Once she said something like this:”If I told you what to do, and it worked, you would have no one to thank but me. All you would learn to do is be dependent on me to do your thinking and deciding for you.
“Even though you want very much right now for me to tell you what to do, if I did this you would one day come to hate me for it, because one day you would resent it as a way I have kept you weak and powerless,” she said.
Thelma told me that, no matter how much I feared making bad decisions, I could not learn how to make good decisions except by making decisions.
“You’ll make mistakes,” she said, “We all do. You will make some bad decisions before you learn how to make good ones. But what is true about good decisions is also true about bad ones: You will always learn from the consequences.”
Thelma did not tell me to grow up. She allowed me to grow up.
She gave me lots of elbowroom for growing, giving me no rules to follow (or break) regarding meetings to attend or required check-in phone calls or visits to her.
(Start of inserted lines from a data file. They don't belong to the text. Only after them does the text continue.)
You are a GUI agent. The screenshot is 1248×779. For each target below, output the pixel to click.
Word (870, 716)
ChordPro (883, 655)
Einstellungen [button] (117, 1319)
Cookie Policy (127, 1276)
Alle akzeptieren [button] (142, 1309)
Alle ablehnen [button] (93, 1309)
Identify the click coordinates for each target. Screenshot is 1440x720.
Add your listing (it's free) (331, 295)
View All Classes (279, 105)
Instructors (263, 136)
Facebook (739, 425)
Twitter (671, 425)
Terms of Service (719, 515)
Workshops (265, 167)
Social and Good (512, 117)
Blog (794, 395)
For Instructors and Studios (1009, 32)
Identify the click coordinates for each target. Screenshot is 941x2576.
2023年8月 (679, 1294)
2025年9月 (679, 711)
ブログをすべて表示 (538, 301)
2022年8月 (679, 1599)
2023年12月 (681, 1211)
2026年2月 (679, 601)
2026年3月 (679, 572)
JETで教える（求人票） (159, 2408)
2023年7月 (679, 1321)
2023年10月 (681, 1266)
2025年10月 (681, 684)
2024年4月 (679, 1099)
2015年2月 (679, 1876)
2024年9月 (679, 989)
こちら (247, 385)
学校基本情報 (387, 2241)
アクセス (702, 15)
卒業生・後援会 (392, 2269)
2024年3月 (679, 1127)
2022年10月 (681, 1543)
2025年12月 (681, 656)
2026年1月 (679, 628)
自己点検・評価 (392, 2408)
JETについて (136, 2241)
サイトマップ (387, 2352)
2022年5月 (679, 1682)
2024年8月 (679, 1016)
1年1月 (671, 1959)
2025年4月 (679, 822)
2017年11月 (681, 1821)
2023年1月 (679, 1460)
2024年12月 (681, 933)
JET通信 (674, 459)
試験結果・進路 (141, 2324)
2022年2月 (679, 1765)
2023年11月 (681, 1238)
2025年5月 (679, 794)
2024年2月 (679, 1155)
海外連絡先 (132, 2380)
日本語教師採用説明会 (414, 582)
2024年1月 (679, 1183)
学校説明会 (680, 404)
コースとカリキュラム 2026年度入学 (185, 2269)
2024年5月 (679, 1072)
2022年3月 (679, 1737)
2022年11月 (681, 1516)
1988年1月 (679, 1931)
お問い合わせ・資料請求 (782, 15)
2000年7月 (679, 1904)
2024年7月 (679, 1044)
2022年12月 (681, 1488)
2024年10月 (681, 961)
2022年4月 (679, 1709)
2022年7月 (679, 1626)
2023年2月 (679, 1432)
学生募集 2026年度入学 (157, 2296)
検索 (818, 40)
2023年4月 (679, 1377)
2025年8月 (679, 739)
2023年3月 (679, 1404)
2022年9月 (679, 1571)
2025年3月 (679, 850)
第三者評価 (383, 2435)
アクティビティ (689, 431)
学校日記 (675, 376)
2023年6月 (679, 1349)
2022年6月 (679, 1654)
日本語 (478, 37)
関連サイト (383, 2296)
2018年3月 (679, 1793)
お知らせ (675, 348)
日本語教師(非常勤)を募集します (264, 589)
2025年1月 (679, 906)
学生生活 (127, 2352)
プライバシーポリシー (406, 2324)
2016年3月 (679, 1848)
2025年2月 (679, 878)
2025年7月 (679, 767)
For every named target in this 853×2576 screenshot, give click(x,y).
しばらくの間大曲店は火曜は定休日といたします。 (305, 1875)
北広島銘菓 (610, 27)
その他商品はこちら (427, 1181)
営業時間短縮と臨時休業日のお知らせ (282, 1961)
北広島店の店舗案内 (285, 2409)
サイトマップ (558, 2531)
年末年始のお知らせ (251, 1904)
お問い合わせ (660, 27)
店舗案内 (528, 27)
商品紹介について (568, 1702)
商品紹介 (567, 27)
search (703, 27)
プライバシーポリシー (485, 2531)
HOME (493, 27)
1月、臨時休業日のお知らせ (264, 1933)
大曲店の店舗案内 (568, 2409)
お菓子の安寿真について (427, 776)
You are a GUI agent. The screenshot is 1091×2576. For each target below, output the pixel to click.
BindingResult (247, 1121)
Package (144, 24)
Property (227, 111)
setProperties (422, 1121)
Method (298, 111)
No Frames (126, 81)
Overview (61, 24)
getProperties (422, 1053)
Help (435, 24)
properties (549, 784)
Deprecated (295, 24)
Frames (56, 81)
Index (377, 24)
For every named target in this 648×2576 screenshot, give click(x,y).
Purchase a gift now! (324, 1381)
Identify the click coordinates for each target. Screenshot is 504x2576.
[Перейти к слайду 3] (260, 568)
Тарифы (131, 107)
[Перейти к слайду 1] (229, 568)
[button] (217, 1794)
As I grew, I began to learn as much from her methods as from what she said to me, especially in the years that followed when circumstances took me hundreds and then thousands of miles from Thelma.
Thelma was my sponsor. She was never my higher power.
I say ‘was’ because Thelma has disappeared from the face of the earth. Some call this death. But what is important is that I haven’t lost Thelma. I’ve just gained another invisible means of support.